• **Work required**
Each line from the start of the records through the line containing "The height and width of the screenshot is (2576, 944)." is to be transcribed exactly, and no other line is to be included.

• **Dataset items**
-----

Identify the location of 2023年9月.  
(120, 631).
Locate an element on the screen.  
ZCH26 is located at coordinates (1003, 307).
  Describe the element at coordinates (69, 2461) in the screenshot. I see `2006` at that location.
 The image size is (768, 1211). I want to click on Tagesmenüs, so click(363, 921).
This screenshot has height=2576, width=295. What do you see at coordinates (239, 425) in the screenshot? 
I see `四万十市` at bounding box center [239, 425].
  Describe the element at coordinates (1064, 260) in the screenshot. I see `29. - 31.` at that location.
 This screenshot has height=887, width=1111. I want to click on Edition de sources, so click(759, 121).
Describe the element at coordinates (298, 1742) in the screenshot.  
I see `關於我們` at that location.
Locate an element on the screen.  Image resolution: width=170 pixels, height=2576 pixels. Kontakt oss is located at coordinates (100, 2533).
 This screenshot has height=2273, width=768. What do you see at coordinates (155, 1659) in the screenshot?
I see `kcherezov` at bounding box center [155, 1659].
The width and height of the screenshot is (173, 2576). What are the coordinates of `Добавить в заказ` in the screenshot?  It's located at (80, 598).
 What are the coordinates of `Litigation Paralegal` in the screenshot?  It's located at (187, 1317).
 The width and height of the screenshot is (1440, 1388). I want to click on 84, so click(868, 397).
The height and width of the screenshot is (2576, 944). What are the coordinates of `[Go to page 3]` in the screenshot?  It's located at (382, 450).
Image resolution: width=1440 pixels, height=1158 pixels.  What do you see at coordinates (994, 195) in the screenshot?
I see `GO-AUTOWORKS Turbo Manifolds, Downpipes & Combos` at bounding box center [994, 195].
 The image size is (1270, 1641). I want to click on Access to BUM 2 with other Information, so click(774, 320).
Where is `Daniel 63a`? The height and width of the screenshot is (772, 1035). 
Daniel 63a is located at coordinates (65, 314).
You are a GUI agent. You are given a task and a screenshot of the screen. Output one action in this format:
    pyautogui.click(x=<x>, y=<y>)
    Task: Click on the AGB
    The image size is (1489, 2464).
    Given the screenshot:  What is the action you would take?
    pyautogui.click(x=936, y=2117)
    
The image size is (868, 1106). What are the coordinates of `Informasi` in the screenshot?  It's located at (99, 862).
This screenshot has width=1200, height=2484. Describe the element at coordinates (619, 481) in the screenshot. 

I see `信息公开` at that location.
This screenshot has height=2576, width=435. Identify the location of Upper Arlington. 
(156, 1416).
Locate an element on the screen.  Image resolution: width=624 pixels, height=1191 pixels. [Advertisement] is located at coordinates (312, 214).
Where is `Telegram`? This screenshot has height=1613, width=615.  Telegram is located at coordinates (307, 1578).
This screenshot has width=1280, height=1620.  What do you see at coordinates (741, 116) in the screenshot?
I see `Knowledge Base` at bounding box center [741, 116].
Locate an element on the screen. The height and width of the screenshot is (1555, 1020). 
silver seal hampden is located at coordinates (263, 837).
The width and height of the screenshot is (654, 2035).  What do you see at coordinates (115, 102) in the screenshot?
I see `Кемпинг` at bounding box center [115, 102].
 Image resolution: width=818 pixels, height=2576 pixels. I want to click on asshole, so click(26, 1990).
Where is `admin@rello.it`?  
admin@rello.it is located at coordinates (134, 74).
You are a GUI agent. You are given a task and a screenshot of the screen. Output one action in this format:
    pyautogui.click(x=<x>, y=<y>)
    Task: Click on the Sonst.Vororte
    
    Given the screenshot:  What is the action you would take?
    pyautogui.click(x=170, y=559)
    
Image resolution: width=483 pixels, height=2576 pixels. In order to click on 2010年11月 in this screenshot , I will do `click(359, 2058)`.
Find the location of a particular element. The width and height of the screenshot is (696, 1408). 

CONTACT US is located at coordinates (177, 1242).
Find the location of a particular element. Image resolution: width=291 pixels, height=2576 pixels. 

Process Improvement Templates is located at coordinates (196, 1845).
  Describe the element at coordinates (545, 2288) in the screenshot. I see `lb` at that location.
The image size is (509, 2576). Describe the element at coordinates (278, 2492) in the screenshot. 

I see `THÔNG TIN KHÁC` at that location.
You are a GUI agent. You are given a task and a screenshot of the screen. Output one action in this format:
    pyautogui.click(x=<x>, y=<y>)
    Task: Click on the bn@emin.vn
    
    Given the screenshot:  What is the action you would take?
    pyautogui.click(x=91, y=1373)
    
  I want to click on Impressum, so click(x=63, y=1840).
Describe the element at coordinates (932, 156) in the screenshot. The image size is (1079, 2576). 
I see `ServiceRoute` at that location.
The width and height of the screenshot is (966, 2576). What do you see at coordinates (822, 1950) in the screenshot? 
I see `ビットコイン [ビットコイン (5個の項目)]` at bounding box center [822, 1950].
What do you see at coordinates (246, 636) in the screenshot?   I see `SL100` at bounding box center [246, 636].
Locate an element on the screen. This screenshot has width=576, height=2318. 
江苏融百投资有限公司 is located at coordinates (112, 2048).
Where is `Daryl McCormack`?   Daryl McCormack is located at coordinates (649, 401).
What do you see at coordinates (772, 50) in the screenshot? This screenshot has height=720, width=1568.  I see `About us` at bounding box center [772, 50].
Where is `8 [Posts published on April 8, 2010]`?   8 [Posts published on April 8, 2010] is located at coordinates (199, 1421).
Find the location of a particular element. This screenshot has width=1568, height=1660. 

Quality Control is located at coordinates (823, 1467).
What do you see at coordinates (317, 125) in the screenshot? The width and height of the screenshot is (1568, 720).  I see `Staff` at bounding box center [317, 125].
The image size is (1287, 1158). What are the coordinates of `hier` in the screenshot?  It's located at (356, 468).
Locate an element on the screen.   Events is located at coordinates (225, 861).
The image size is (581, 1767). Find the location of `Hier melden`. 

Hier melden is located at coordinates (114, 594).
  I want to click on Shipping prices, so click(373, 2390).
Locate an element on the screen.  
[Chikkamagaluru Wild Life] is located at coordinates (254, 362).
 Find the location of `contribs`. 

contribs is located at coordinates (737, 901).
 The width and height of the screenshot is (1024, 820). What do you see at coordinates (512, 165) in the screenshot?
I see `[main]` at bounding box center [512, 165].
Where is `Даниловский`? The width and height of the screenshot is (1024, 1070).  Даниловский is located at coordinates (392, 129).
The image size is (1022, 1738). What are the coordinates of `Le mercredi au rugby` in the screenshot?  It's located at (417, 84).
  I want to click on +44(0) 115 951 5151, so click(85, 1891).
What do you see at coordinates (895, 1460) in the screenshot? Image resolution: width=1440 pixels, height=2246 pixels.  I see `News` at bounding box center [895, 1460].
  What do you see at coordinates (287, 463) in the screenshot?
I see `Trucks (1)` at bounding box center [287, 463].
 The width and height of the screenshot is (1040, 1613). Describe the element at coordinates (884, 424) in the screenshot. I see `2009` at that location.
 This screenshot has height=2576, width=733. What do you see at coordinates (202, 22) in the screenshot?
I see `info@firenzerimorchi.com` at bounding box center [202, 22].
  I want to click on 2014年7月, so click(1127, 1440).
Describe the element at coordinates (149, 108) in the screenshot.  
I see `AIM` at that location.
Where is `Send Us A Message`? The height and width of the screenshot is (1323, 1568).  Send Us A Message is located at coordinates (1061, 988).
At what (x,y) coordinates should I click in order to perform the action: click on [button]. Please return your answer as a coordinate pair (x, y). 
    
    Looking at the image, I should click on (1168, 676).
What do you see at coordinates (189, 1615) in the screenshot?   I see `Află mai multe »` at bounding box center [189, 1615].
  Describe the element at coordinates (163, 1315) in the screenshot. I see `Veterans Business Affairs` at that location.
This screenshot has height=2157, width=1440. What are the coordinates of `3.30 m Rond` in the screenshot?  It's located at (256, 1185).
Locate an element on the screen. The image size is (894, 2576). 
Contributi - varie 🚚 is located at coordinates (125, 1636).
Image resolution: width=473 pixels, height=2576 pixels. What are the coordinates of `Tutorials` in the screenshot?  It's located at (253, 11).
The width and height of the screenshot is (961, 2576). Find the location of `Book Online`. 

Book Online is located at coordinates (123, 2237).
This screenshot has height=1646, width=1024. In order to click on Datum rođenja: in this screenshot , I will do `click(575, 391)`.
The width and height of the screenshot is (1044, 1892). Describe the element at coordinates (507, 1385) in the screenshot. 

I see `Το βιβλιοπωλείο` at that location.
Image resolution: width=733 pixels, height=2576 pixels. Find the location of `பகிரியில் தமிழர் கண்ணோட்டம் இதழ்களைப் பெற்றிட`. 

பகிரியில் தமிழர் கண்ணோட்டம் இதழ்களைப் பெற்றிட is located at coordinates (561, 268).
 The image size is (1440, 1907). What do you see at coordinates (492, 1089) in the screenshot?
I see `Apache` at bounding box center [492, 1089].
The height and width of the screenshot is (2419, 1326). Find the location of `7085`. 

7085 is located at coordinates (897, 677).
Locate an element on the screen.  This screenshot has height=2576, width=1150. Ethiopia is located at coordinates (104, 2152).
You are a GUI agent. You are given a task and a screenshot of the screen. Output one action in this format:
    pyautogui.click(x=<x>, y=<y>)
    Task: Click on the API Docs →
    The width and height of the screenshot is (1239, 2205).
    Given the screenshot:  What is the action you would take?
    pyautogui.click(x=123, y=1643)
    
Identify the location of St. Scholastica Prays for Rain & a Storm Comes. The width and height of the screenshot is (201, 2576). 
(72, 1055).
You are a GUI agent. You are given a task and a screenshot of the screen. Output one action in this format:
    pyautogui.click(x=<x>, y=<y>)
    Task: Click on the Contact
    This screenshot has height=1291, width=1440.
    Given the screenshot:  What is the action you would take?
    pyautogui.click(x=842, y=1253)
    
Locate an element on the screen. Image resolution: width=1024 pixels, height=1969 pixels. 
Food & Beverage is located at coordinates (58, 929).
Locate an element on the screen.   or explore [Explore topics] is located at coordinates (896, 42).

-----

• **Solution for this problem**
Identify the location of 2023年9月.  
(120, 631).
Locate an element on the screen.  
ZCH26 is located at coordinates (1003, 307).
  Describe the element at coordinates (69, 2461) in the screenshot. I see `2006` at that location.
 The image size is (768, 1211). I want to click on Tagesmenüs, so click(363, 921).
This screenshot has height=2576, width=295. What do you see at coordinates (239, 425) in the screenshot? 
I see `四万十市` at bounding box center [239, 425].
  Describe the element at coordinates (1064, 260) in the screenshot. I see `29. - 31.` at that location.
 This screenshot has height=887, width=1111. I want to click on Edition de sources, so click(759, 121).
Describe the element at coordinates (298, 1742) in the screenshot.  
I see `關於我們` at that location.
Locate an element on the screen.  Image resolution: width=170 pixels, height=2576 pixels. Kontakt oss is located at coordinates (100, 2533).
 This screenshot has height=2273, width=768. What do you see at coordinates (155, 1659) in the screenshot?
I see `kcherezov` at bounding box center [155, 1659].
The width and height of the screenshot is (173, 2576). What are the coordinates of `Добавить в заказ` in the screenshot?  It's located at (80, 598).
 What are the coordinates of `Litigation Paralegal` in the screenshot?  It's located at (187, 1317).
 The width and height of the screenshot is (1440, 1388). I want to click on 84, so click(868, 397).
The height and width of the screenshot is (2576, 944). What are the coordinates of `[Go to page 3]` in the screenshot?  It's located at (382, 450).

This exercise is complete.